§ Directions for this task: Would you please copy each line below that includes the string "Rasprodaja"?

Stored data section start

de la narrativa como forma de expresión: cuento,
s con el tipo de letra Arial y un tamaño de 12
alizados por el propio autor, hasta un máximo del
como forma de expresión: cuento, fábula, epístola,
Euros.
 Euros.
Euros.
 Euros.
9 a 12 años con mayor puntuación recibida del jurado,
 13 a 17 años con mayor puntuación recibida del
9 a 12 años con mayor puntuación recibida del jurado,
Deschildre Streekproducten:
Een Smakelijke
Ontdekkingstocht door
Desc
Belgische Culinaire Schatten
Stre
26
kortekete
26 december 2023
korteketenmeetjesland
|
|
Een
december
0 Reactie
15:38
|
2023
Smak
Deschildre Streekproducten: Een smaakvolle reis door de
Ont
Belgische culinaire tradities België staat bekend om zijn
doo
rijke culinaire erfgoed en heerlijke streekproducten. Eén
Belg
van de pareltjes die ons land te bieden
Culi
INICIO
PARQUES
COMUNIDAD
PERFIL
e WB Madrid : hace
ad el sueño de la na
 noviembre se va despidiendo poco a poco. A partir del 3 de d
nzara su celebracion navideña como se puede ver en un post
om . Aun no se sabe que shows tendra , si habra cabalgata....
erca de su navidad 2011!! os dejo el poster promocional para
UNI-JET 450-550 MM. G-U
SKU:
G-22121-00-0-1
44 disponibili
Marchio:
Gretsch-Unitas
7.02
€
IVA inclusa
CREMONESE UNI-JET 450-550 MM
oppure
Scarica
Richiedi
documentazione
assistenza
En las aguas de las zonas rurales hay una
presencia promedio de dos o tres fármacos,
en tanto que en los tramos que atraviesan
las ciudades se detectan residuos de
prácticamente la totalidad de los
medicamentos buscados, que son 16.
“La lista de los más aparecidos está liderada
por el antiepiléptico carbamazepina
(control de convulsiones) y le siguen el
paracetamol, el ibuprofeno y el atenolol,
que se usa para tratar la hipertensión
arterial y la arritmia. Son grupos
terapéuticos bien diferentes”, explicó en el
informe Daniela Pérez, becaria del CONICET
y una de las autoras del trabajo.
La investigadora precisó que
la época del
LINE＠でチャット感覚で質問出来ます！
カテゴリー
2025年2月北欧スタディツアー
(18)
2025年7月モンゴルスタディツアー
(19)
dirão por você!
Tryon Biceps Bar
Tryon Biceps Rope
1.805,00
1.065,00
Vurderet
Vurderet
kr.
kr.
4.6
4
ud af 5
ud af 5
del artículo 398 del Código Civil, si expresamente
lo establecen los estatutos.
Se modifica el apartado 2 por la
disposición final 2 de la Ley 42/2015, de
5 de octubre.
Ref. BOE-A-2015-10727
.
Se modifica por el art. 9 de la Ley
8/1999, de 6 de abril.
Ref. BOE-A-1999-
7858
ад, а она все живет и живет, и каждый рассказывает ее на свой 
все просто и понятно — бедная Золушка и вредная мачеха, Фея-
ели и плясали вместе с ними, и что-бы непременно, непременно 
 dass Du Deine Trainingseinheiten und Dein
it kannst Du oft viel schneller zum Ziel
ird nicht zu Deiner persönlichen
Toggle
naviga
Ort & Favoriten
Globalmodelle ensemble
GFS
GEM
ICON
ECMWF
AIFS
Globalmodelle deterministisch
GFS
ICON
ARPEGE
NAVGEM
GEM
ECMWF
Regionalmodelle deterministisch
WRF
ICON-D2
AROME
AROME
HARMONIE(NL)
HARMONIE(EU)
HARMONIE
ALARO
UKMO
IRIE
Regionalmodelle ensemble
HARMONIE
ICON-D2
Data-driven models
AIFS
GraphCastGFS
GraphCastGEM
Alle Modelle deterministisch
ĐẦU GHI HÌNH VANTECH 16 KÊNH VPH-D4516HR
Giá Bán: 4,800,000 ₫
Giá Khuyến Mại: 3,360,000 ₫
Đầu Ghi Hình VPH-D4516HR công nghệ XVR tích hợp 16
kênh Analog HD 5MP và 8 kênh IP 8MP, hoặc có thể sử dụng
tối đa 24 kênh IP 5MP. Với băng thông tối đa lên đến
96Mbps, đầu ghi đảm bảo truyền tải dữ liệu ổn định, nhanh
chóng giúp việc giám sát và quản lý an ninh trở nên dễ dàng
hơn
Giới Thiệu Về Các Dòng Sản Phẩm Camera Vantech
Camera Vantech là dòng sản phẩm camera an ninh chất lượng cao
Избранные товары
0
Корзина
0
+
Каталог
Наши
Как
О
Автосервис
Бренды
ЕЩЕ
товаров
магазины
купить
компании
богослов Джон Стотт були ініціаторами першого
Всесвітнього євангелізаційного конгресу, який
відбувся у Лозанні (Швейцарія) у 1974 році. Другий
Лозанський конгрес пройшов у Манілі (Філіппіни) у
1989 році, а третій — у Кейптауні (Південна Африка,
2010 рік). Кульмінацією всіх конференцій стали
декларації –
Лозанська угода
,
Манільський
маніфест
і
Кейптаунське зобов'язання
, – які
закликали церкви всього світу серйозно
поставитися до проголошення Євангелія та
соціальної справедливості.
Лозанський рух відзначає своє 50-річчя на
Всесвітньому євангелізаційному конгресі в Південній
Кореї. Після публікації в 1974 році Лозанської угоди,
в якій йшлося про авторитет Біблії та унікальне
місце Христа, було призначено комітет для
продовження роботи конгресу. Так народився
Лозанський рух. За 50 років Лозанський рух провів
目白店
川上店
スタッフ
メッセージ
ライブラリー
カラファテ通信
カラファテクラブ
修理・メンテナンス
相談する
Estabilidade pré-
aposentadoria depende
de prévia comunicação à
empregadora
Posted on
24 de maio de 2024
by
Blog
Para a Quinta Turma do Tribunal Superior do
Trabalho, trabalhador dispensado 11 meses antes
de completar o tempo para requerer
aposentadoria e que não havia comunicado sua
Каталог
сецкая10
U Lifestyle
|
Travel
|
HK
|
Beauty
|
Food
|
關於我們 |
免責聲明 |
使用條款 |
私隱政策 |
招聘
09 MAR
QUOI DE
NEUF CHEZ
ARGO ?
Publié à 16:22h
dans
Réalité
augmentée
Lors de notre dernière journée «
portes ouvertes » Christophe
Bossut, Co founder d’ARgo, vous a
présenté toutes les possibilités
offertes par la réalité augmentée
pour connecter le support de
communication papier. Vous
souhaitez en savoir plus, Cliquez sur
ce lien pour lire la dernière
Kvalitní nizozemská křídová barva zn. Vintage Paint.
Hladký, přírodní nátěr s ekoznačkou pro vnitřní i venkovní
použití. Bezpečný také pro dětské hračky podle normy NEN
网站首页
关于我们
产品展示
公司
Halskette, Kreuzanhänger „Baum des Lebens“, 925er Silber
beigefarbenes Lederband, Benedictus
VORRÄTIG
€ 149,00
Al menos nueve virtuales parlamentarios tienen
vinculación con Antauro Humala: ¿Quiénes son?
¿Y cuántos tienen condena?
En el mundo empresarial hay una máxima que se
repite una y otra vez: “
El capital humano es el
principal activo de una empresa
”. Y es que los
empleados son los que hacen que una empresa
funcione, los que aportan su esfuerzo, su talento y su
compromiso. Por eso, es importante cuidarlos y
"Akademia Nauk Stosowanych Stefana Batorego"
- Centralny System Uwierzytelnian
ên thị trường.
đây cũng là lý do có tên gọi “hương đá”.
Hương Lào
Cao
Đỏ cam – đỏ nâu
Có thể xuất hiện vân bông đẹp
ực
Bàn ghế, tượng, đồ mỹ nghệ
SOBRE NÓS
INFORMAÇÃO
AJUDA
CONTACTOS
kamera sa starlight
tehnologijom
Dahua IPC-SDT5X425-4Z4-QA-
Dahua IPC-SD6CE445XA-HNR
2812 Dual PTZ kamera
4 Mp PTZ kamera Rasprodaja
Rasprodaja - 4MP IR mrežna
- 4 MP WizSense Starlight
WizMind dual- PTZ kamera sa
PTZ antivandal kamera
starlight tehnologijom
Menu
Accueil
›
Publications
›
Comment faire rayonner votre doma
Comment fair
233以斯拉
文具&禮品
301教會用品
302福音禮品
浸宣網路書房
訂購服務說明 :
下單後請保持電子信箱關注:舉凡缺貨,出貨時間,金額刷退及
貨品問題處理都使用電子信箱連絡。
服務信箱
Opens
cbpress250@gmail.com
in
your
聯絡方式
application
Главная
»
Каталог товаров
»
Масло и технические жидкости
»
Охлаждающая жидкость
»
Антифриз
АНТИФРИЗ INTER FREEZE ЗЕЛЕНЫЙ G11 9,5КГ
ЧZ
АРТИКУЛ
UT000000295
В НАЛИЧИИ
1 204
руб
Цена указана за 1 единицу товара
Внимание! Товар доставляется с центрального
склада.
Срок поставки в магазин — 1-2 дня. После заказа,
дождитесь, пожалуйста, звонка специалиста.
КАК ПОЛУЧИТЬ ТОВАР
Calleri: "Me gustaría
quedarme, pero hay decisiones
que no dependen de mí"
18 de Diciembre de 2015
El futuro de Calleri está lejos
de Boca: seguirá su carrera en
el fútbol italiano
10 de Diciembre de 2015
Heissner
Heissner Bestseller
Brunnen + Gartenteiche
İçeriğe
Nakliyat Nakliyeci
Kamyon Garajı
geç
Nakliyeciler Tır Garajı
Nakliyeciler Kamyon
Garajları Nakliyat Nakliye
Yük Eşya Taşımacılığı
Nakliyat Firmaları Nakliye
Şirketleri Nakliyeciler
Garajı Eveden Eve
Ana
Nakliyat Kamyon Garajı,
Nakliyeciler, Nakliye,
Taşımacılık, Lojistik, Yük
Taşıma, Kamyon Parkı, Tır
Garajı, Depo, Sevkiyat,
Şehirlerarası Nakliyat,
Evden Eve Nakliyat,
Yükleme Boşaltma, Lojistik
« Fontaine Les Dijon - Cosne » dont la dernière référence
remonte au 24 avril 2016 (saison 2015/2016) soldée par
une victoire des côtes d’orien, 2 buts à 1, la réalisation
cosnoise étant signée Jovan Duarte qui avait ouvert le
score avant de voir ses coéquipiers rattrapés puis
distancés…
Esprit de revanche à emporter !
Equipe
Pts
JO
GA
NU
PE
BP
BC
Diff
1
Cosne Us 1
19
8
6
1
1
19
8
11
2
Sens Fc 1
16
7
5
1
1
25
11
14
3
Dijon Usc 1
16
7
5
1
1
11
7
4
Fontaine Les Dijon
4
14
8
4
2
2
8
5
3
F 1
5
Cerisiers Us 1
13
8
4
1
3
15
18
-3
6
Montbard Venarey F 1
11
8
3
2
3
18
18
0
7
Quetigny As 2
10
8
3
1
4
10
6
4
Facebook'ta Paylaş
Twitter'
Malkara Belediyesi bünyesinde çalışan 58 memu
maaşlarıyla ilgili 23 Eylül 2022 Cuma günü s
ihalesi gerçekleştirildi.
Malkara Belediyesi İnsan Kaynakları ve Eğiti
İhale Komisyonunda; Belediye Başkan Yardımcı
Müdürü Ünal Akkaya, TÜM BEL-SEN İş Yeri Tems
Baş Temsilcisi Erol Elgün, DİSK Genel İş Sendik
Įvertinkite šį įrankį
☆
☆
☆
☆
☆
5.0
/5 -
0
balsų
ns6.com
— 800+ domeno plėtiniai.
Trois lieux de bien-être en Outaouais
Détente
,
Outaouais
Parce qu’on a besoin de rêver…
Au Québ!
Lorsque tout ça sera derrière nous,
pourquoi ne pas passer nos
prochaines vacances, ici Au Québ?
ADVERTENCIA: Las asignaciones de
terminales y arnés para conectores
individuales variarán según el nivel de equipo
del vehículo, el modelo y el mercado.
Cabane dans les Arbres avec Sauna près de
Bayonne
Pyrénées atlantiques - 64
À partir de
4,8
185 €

Stored data section end

§ Answer for this exercise:
4 Mp PTZ kamera Rasprodaja
Rasprodaja - 4MP IR mrežna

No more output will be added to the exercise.